Mentally depressed pilot reason for US-Bangla plane crash , finds probe
Kathmandu/Dhaka, Aug 27: The pilot of the US-Bangla plane that crashed in Nepal in March had cried and suffered an emotional breakdown during the flight, killing 51 people, according to a report by Nepal's investigators. The Dhaka to Kathmandu US-Bangla Airlines flight, with 67 passengers and four crew members on board, caught fire after it careened off the runway and ploughed into a football ground near the Kathmandu's Tribhuvan International Airport on March 12.
Captain Abid Sultan was going through tremendous personal mental stress and anxiety, and a series of erroneous decisions on his part led to the crash of the flight, according to the details of the official investigation led by the Nepal government, the Kathmandu Post reported. Throughout the flight, Sultan was engaged in erratic behaviour that marked a departure from his usual character-signs that should have immediately raised red flags, Nepali investigators concluded in the report. Investigators say Sultan had been smoking cigarettes frequently during the hour-long flight from Dhaka to Kathmandu.
"When we analysed the conversation on the Cockpit Voice Recorder, it was clear to us that the captain was harbouring severe mental stress.
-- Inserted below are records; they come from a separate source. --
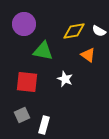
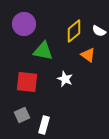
yellow diamond: rotated 30 degrees counterclockwise
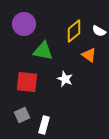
orange triangle: moved 1 px right
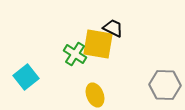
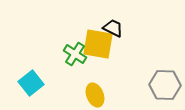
cyan square: moved 5 px right, 6 px down
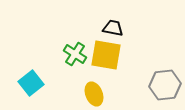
black trapezoid: rotated 15 degrees counterclockwise
yellow square: moved 8 px right, 11 px down
gray hexagon: rotated 8 degrees counterclockwise
yellow ellipse: moved 1 px left, 1 px up
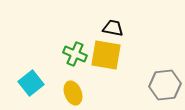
green cross: rotated 10 degrees counterclockwise
yellow ellipse: moved 21 px left, 1 px up
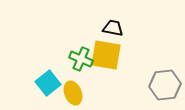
green cross: moved 6 px right, 5 px down
cyan square: moved 17 px right
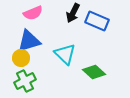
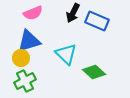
cyan triangle: moved 1 px right
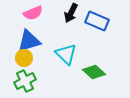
black arrow: moved 2 px left
yellow circle: moved 3 px right
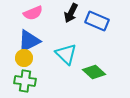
blue triangle: rotated 10 degrees counterclockwise
green cross: rotated 35 degrees clockwise
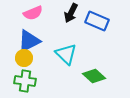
green diamond: moved 4 px down
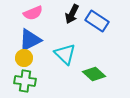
black arrow: moved 1 px right, 1 px down
blue rectangle: rotated 10 degrees clockwise
blue triangle: moved 1 px right, 1 px up
cyan triangle: moved 1 px left
green diamond: moved 2 px up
He also seemed to be fatigued and tired due to lack of sleep," investigators wrote in the report. "He was crying on several occasions," the report added. The report also shows that Sultan made multiple abusive statements toward a female colleague (another co-pilot in the company) who had questioned his reputation as an instructor, and their relationship was a major topic of discussion throughout the flight, it said.
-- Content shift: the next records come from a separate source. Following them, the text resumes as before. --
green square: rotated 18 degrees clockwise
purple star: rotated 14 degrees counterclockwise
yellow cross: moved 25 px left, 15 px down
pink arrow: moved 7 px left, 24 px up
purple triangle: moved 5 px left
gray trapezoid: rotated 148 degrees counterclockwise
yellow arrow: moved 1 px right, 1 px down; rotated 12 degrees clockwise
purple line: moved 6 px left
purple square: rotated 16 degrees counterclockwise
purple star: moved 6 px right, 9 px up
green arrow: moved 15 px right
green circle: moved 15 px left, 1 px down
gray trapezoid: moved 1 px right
The voice recorder has captured nearly an hour-long conversation between the captain and his co-pilot in the cockpit, further demonstrating Sultan's tensed mood throughout the flight and a complete lack of situational awareness. "I don't f---ing care about safe flight, you f--- your duty," Sultan said at one point inside the cockpit, according to the report. It was not clear whom the pilot was directing the statement at, as the co-pilot was the only crew member present inside the cockpit during the flight.
Nepal's only international airport lies in a narrow bowl-shaped valley with the Himalayas to the north, making it a challenging place to land. As the flight UBG 211, a Bombardier Dash 8 Q400, approached the runway it made a last-minute change of direction, failed to sufficiently reduce its speed and did not carry out the necessary landing checks, investigators said. Nepal has witnessed a number of accidents involving aircraft in recent years. The accident was the deadliest since September 1992 when all 167 people aboard a Pakistan International Airlines (PIA) plane were killed when it crashed near the Kathmandu airport. In February, 2016, Tara Air's Twin Otter 400 crashed in Rupse of Myagdi, killing 23 people. Nepal Airline's DHC-6 Twin Otter 300 (9N-ABB) crashed near Sandhikharka of Arghakhanchi, killing 18 people in February, 2014.